Increased Overall Survival
The median number of gemcitabine/cisplatin cycles was six in the necitumumab group and five in the control group. Median follow-up was 25.2 months in the necitumumab group and 24.8 months in the control group.
Median overall survival was 11.5 months (95% confidence interval [CI] = 10.4–12.6 months) in the necitumumab group vs 9.9 months (95% CI = 8.9–11.1 months) in the control group (stratified hazard ratio [HR] = 0.84, P = .01). Subgroup analyses showed a benefit of necitumumab in most examined subgroups, with hazard ratios being significant in patients aged 65 to 69 years, men, white patients, and current smokers.

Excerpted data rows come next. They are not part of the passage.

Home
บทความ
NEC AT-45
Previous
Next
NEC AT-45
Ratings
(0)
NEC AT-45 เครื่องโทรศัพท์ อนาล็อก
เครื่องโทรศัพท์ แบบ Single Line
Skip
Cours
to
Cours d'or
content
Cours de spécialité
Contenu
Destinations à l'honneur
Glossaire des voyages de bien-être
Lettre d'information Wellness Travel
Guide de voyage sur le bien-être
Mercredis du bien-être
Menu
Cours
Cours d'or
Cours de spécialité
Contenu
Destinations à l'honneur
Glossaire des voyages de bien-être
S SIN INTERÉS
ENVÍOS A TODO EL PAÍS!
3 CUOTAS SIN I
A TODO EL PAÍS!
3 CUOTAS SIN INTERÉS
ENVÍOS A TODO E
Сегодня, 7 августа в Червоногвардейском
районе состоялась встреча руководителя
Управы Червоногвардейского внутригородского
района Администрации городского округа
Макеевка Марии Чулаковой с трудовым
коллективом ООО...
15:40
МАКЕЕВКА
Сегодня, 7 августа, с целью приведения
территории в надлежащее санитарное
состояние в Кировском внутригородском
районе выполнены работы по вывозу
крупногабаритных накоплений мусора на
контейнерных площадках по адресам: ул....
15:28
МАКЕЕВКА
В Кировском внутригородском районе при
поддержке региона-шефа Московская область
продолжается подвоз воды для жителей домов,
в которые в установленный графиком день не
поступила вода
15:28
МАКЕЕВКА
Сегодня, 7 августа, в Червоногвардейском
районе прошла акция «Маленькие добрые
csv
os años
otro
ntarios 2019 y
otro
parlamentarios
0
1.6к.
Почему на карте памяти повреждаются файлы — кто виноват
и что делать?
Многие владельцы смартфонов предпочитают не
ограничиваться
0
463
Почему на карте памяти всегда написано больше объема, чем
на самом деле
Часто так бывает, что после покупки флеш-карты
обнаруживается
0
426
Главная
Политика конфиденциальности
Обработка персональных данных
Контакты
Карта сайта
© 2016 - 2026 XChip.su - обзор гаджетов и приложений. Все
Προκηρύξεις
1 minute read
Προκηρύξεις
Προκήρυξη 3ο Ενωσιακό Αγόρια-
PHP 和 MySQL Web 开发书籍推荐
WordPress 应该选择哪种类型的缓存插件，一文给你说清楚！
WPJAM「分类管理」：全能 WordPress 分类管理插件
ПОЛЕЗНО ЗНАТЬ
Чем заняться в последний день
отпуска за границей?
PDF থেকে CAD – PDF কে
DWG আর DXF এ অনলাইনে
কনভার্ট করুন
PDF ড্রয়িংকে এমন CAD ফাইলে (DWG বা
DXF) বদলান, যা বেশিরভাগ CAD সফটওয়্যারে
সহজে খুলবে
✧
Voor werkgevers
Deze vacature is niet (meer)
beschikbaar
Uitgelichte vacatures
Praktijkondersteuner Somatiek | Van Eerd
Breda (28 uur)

EGFR protein expression level was available for 982 patients. The benefit of necitumumab appeared to be greater among 374 patients with high expression (H-score ≥ 200; HR = 0.75, 95% CI = 0.60–0.94) than among 608 patients with lower expression (HR = 0.90, 95% CI = 0.75–1.07).

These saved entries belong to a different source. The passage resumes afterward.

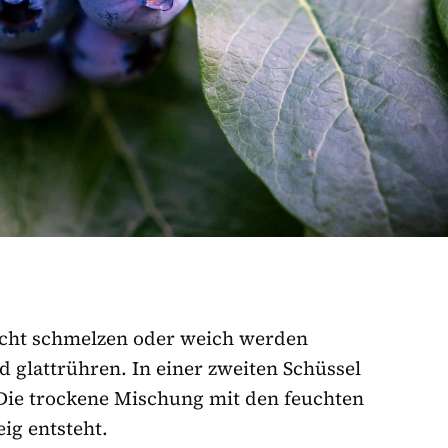
eicht schmelzen oder weich werden
 glattrühren. In einer zweiten Schüssel
Die trockene Mischung mit den feuchten
eig entsteht.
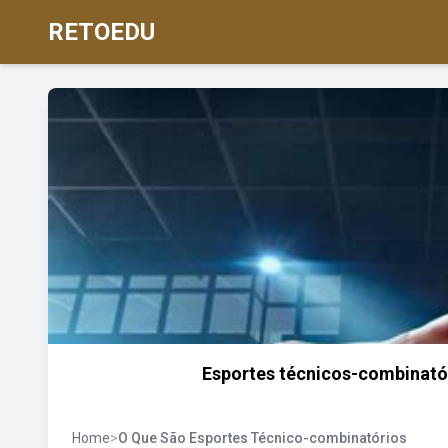
RETOEDU
Esportes técnicos-combinatór
Home
>
O Que São Esportes Técnico-combinatórios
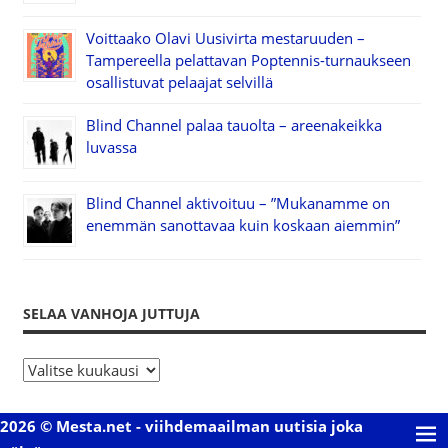
Voittaako Olavi Uusivirta mestaruuden –
Tampereella pelattavan Poptennis-turnaukseen
osallistuvat pelaajat selvillä
Blind Channel palaa tauolta – areenakeikka
luvassa
Blind Channel aktivoituu – ”Mukanamme on
enemmän sanottavaa kuin koskaan aiemmin”
SELAA VANHOJA JUTTUJA
S
e
l
2026 © Mesta.net - viihdemaailman uutisia joka
a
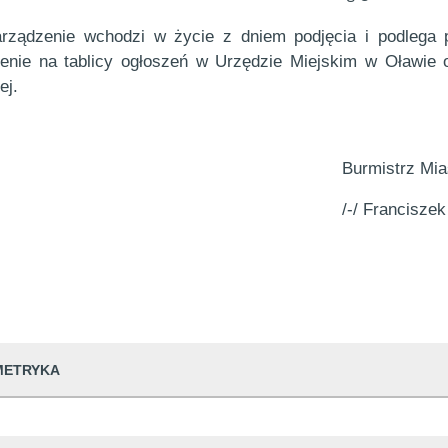
rządzenie wchodzi w życie z dniem podjęcia i podlega 
enie na tablicy ogłoszeń w Urzędzie Miejskim w Oławie o
ej.
Burmistrz Mi
/-/ Francisze
METRYKA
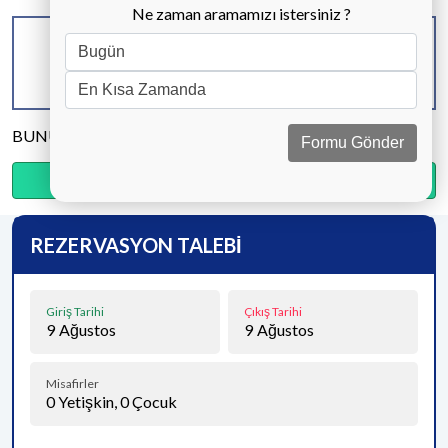
Ne zaman aramamızı istersiniz ?
KAPASİTE
BANYO & WC
YATAK ODASI
8 KİŞİ
4 ADET
4 ADET
BUNU PAYLAŞ
Formu Gönder
Ödemenin %20’sini şimdi, kalanını kapıda öde.
REZERVASYON TALEBİ
Giriş Tarihi
Çıkış Tarihi
9
Ağustos
9
Ağustos
Misafirler
0
Yetişkin,
0
Çocuk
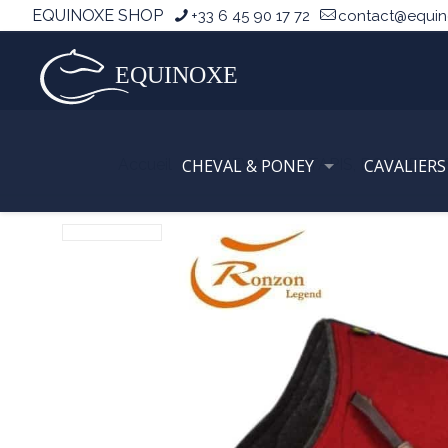
EQUINOXE SHOP
+33 6 45 90 17 72
contact@equi
Accueil
CHEVAL & PONEY
CHEVAL
TAPIS, BONNETS
CAVALIERS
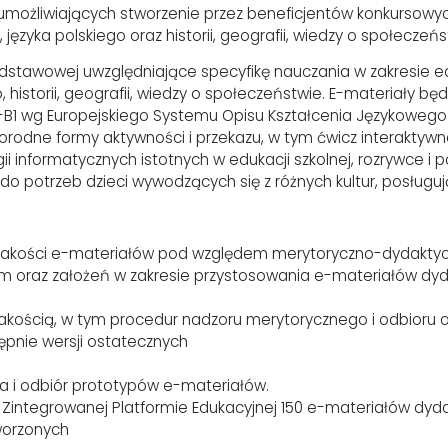
 umożliwiających stworzenie przez beneficjentów konkursow
 języka polskiego oraz historii, geografii, wiedzy o społeczeń
odstawowej uwzględniające specyfikę nauczania w zakresie e
go, historii, geografii, wiedzy o społeczeństwie. E-materiały 
1-B1 wg Europejskiego Systemu Opisu Kształcenia Językowego
rodne formy aktywności i przekazu, w tym ćwicz interaktywne
i informatycznych istotnych w edukacji szkolnej, rozrywce i 
 potrzeb dzieci wywodzących się z różnych kultur, posługują
akości e-materiałów pod względem merytoryczno-dydaktycz
im oraz założeń w zakresie przystosowania e-materiałów dyd
jakością, w tym procedur nadzoru merytorycznego i odbioru
pnie wersji ostatecznych
na i odbiór prototypów e-materiałów.
 Zintegrowanej Platformie Edukacyjnej 150 e-materiałów dyd
worzonych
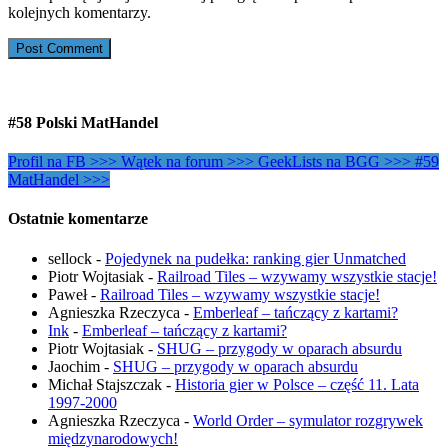
kolejnych komentarzy.
#58 Polski MatHandel
Profil na FB >>>
Wątek na forum >>>
GeekLists na BGG >>>
#59
MatHandel >>>
Ostatnie komentarze
sellock
-
Pojedynek na pudełka: ranking gier Unmatched
Piotr Wojtasiak
-
Railroad Tiles – wzywamy wszystkie stacje!
Paweł
-
Railroad Tiles – wzywamy wszystkie stacje!
Agnieszka Rzeczyca
-
Emberleaf – tańczący z kartami?
Ink
-
Emberleaf – tańczący z kartami?
Piotr Wojtasiak
-
SHUG – przygody w oparach absurdu
Jaochim
-
SHUG – przygody w oparach absurdu
Michał Stajszczak
-
Historia gier w Polsce – część 11. Lata
1997-2000
Agnieszka Rzeczyca
-
World Order – symulator rozgrywek
międzynarodowych!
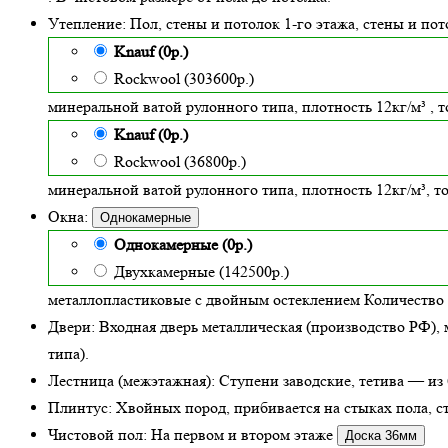
Утепление:
Пол, стены и потолок 1-го этажа, стены и по
Knauf (0р.)
Rockwool (303600р.)
минеральной ватой рулонного типа, плотность 12кг/м³
, 
Knauf (0р.)
Rockwool (36800р.)
минеральной ватой рулонного типа, плотность 12кг/м³
, 
Окна:
Однокамерные
Однокамерные (0р.)
Двухкамерные (142500р.)
металлопластиковые с двойным остеклением
Количество 
Двери:
Входная дверь металлическая
(производство РФ), 
типа).
Лестница (межэтажная):
Ступени заводские, тетива — из 
Плинтус:
Хвойных пород, прибивается на стыках пола, ст
Чистовой пол:
На первом и втором этаже
Доска 36мм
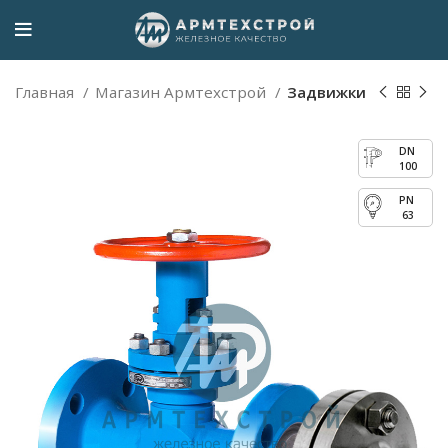
Главная
Магазин Армтехстрой
Задвижки
100
63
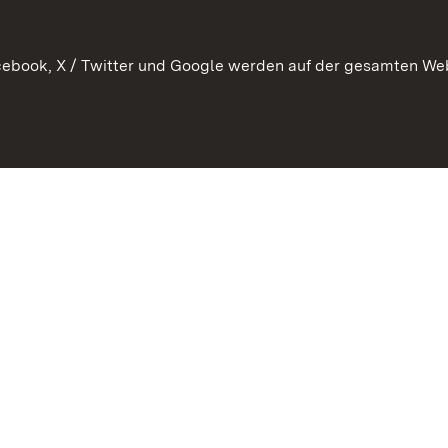
ebook, X / Twitter und Google werden auf der gesamten Webs
Kontakt
Datenschutz
Erklärung zur Barrierefreiheit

Median progression-free survival was 5.7 months (95% CI = 5.6–6.0 months) vs 5.5 months (95% CI = 4.8–5.6 months; stratified HR = 0.85, P = .02), with a benefit of necitumumab being observed in nearly all subgroups. The benefit of necitumumab did not appear to be greater among patients with high EGFR protein expression (HR = 0.88, 95% CI = 0.70–1.11) than among those with low expression (HR = 0.83, 95% CI = 0.69–0.99). Objective response was observed in 31% vs 29% of patients, and disease control rates were 82% vs 77% (P = .043).
Poststudy systemic therapy was received by 47% of the necitumumab group and 45% of the control group, with the most common being docetaxel (31% and 23%) and erlotinib (10% and 14%).
Adverse Events
Grade ≥ 3 adverse events were more common in the necitumumab group (72% vs 62%). Among adverse events of interest of grade ≥ 3, the most common were neutropenia (24% vs 28%), anemia (10% vs 10%), thrombocytopenia (10% vs 10%), hypomagnesemia (9% vs 1%), and rash (7% vs < 1%). Venous thromboembolism occurred in 9% vs 5% (grade ≥ 3 in 5% vs 3%). Fatal arterial or venous thromboembolic events occurred in < 1% of both groups.
Serious adverse events occurred in 48% vs 38%. Adverse events led to delay or modification of at least one study drug in 60% vs 58% (due to neutropenia, thrombocytopenia, anemia, or leukopenia in 40% and 42%) and to discontinuation of at least one study drug in 31% vs 25% (most commonly due to neutropenia and thrombocytopenia). Death considered related to treatment occurred in 3% vs 2% of patients.
The investigators concluded: “Our findings show that the addition of necitumumab to gemcitabine and cisplatin chemotherapy improves overall survival in patients with advanced squamous non-small-cell lung cancer and represents a new first-line treatment option for this disease.” ■
Disclosure: The study was funded by Eli Lilly and Company. For full disclosures of the study authors, visit www.thelancet.com.
Reference
1. Thatcher N, Hirsch FR, Luft AV, et al: Necitumumab plus gemcitabine and cisplatin versus gemcitabine and cisplatin alone as first-line therapy in patients with stage IV squamous non-small-cell lung cancer (SQUIRE): An open-label, randomised, controlled phase 3 trial. Lancet Oncol 16:763-774, 2015.